(In our February and April 2004 newsletters we reported on Matt Bass, a Truett Seminary (Baylor University) student who was effectively expelled from Truett for acknowledging his homosexuality.

Undaunted by the school’s continuous intimidation tactics even after he was expelled, Matt gathered 200 understanding folks from Texas and elsewhere and on March 27, held a historic rally to raise awareness about Baylor’s militant anti-gay activism.

This month we share the story of another student from Baylor University who was coerced into signing a written confession in order to avoid expulsion and graduate. Darrin Adams is now on our list of American heroes.)


Edited from the Associated Press

A Baylor University student who organized an off-campus gay rights rally graduated Saturday, May 15, 2004, but he says he doubts he would have received his diploma if he had not admitted violating the Baptist school’s conduct code.
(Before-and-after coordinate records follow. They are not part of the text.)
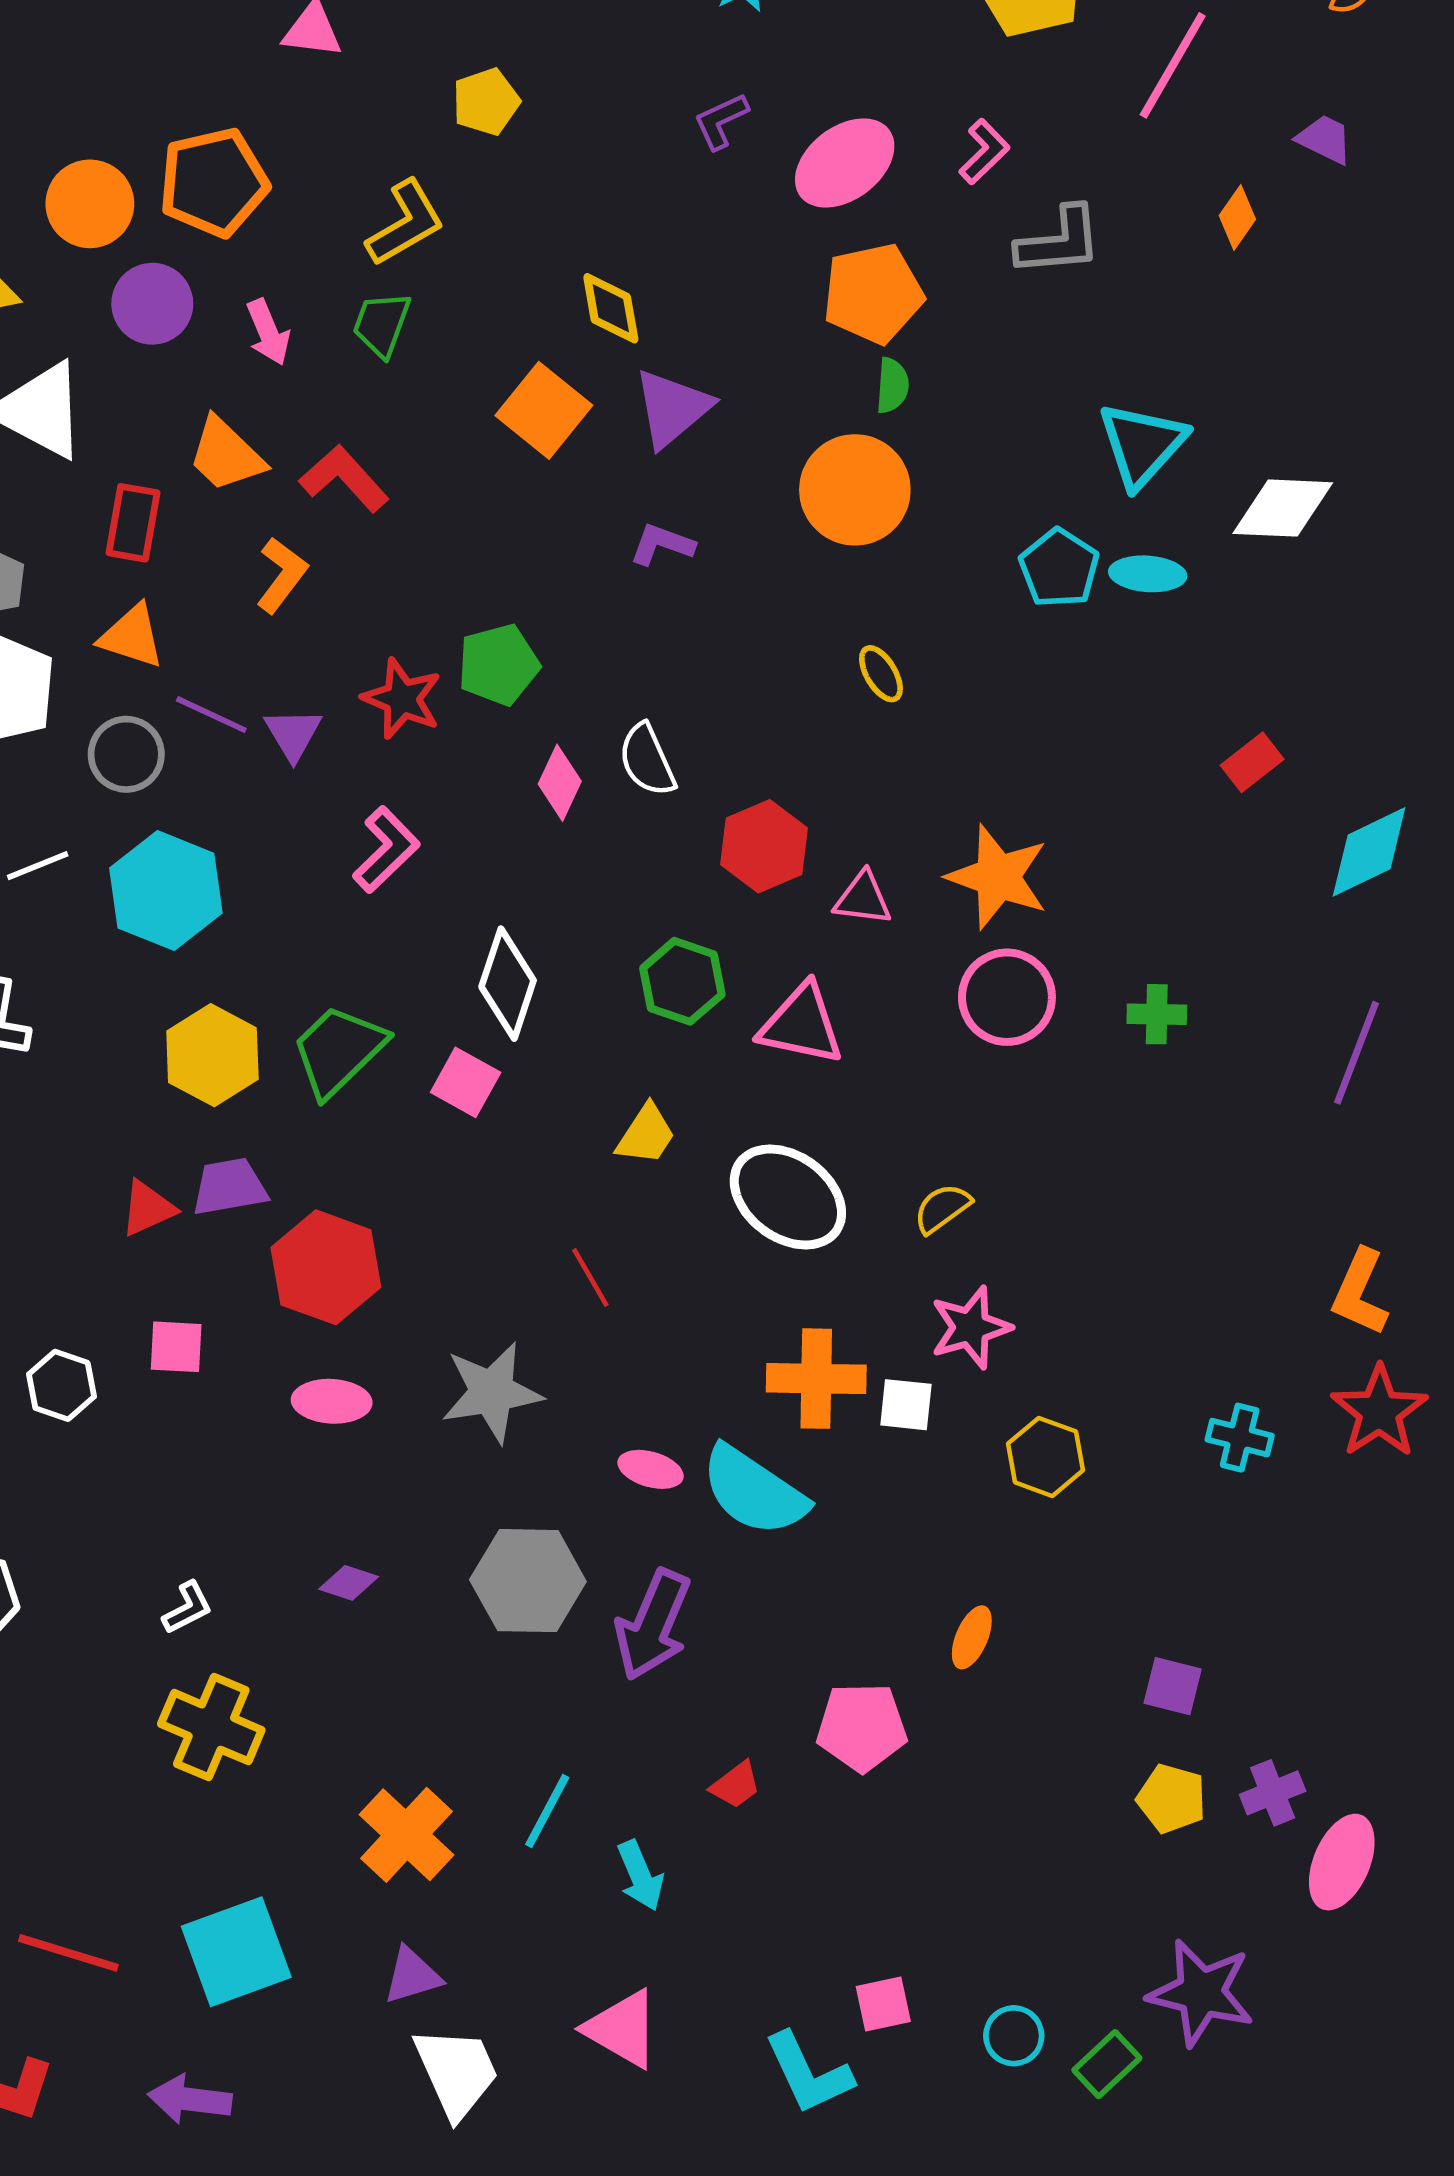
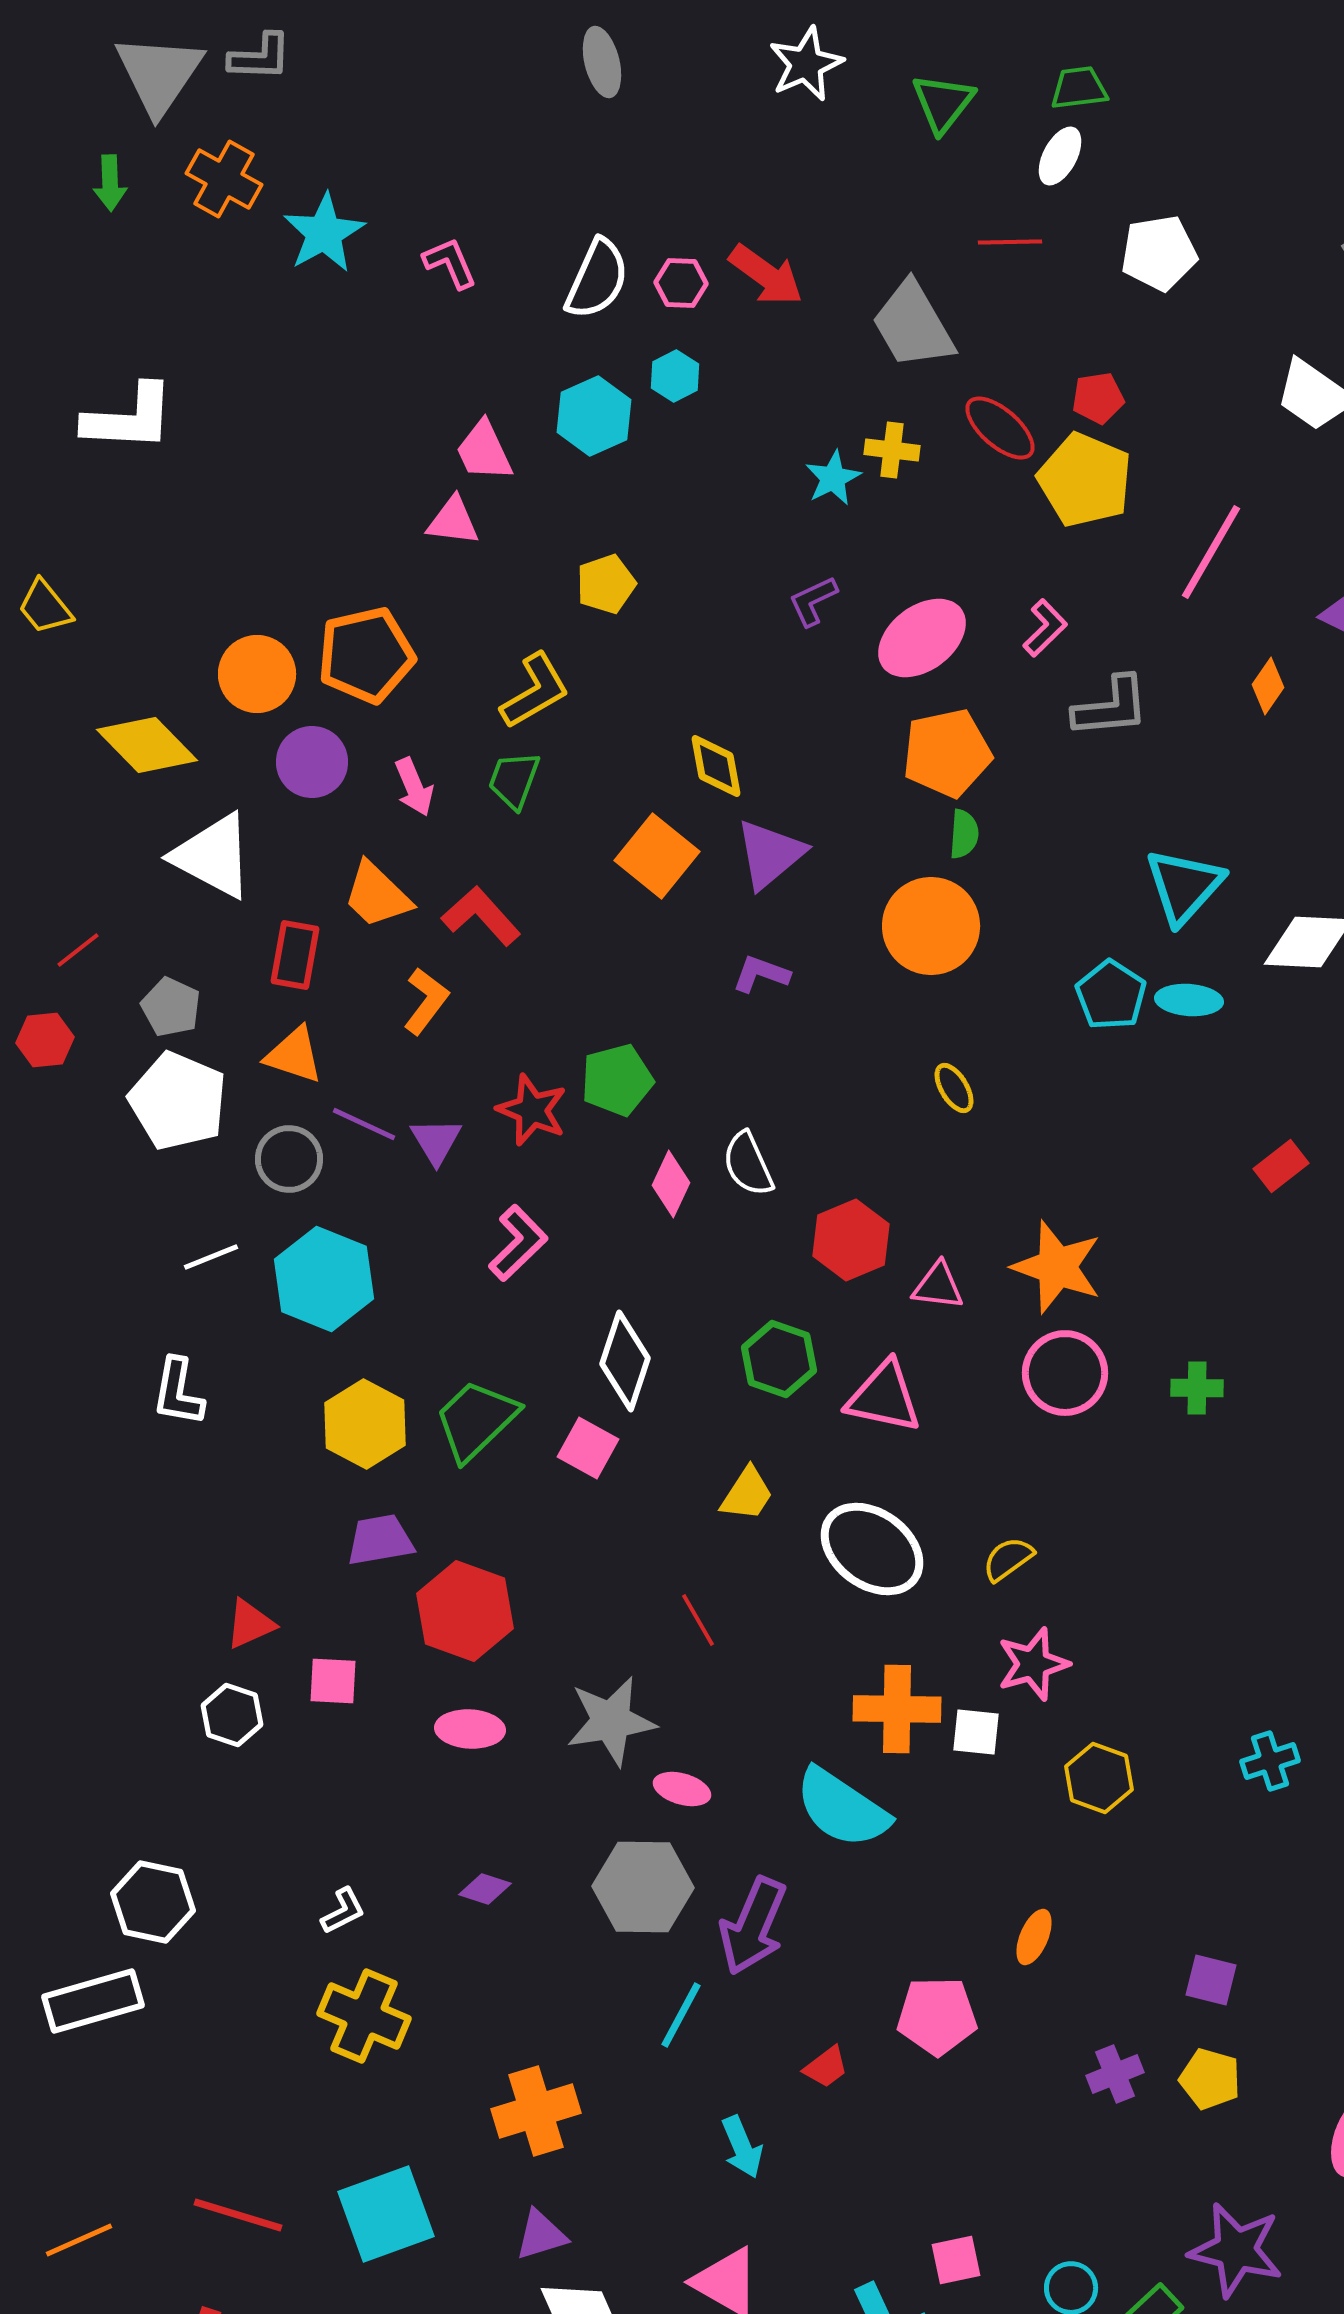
red triangle: (148, 1208) -> (250, 1624), moved
cyan cross: (1240, 1438) -> (1270, 1761), turned -32
pink ellipse: (651, 1469) -> (682, 1789), moved
purple cross: (1273, 1793) -> (1115, 2074), moved
cyan line: (547, 1811) -> (681, 2015), moved
orange cross: (407, 1835) -> (536, 2111), turned 30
Darrin Adams, 22, found out last month that Baylor was charging him with misconduct for organizing the March rally in downtown Waco. A letter from an administrator said the event was “part of an advocacy group that promotes understandings of sexuality that are contrary” to biblical teachings, Baptist beliefs and Baylor’s Christian mission.

Punishment for misconduct — which includes drinking, gambling, premarital sex, cohabitation, homosexuality and using weapons — ranges from a reprimand to expulsion, according to Baylor’s student handbook.

Adams, who is gay, but was not out on campus, said the administrator told him if he signed a document admitting wrongdoing, his punishment would simply be a written warning. Otherwise, Adams said, he was told he would go through the university’s disciplinary process, in which a committee of faculty and students would decide his penalty.

Adams said he consulted with an attorney, then reluctantly signed the form admitting that he broke the conduct code at Baylor, the world’s largest Baptist university with nearly 14,000 students.

Baylor officials declined to comment on the situations involving Adams or Bass, but Paul Powell, the seminary’s dean, has said that homosexual behavior is forbidden in the Bible and thus inconsistent with Baylor’s mission.

“If a person, according to Scripture, which is our standard, is not a part of the kingdom of God, how can they be in training for a minister?” Powell said earlier this year after Bass transferred to Emory University’s seminary in Atlanta.

Baylor, founded in 1845, is controlled by an all-Baptist board of regents and is affiliated with the Baptist General Convention of Texas.

Baylor University is one of a dozen religious anti-gay universities promoted by US News and World Report as being one of America’s Best Colleges and Best Doctoral Universities. Pepperdine University (CA) and Texas Christian University were also included in the list.